We are beginning to diagnose and heal so-called “mental” illness by reading an audiogram profile and treating the hearing of the patient to alter symptoms and to revise that person’s responses on the next audiogram. We are changing that person’s location in his or her audio geography. When people can hear more like one another, other commonalities in thought and behavior and health appear.
The Basics*
An audiogram is a chart currently considered by audiologists to show a person’s hearing ability. A standard set of symbols represents measurements written on the chart. While testing—and the symbols used to record tests responses—are practically universal, you need to check the key on your audiogram to be sure it fits standard use.
The horizontal axis is a scale of frequencies (pitch) measured in Hertz (Hz) or kiloHertz (kHz, also khz). The vertical axis is a scale of volume of sound or loudness measured in decibels (dB). The low frequencies on the left side start at 125 or 250Hz and usually are tested at 500-Hz or 1,000-Hz intervals up to 8,000Hz or 12,000Hz. It is not unusual for an audiologist to skip some of those frequencies, such as 3 kHz, 5 kHz or anything above 8 kHz. The decibel scale is measured against several opportunities to attempt to hear the sounds because a “threshold” of hearing means “the level of sound that a person can hear on at least 50% of the tests.” It may take a few tries at higher volumes for a person to realize he or she can “tune in” to a lower volume. Ideal testing conditions are created in a sound-proof booth. Strict testing conditions may not be available to some people. Approximate tests can be made at home through computer programs if you have headphones. As I have not been able to check them against good equipment, I am not ready to recommend them.

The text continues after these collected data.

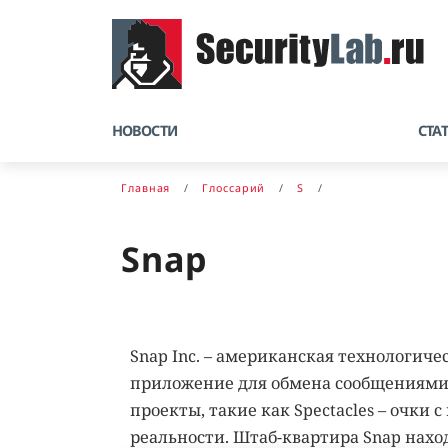
НОВОСТИ
СТА
Главная
Глоссарий
S
Snap
Snap Inc. – американская технологич
приложение для обмена сообщениями 
проекты, такие как Spectacles – очки
реальности. Штаб-квартира Snap нахо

The scale starts at 0 dB, but that does not mean there is no sound generated by the testing equipment. It is the quietest sound a person with “normal hearing” can perceive at least 50% of the time. Some people can hear sound at -10 dB or less.
Testing done with headphones are “air” thresholds as the sound must travel through the air in the ear canal to move the ear drum. Air thresholds for right ear responses are marked with “O” and for the left ear are marked with “X.” Furthermore, the right ear may be recorded in red pen and the left ear may be recorded in blue pen.
Bone-conduction hearing is tested with a vibrator that rests on the mastoid process of the skull (behind the ear). It is held in place by a narrow metal headband. It vibrates the bones, tissues, and fluids within the skull, affecting the cochlea, which is embedded in that bone. Stimulation of the cochlea is said to occur “directly,” while largely bypassing the outer and middle ear structures. Bone-conduction thresholds for the right ear responses are marked with a < symbol and for the left ear with a > symbol.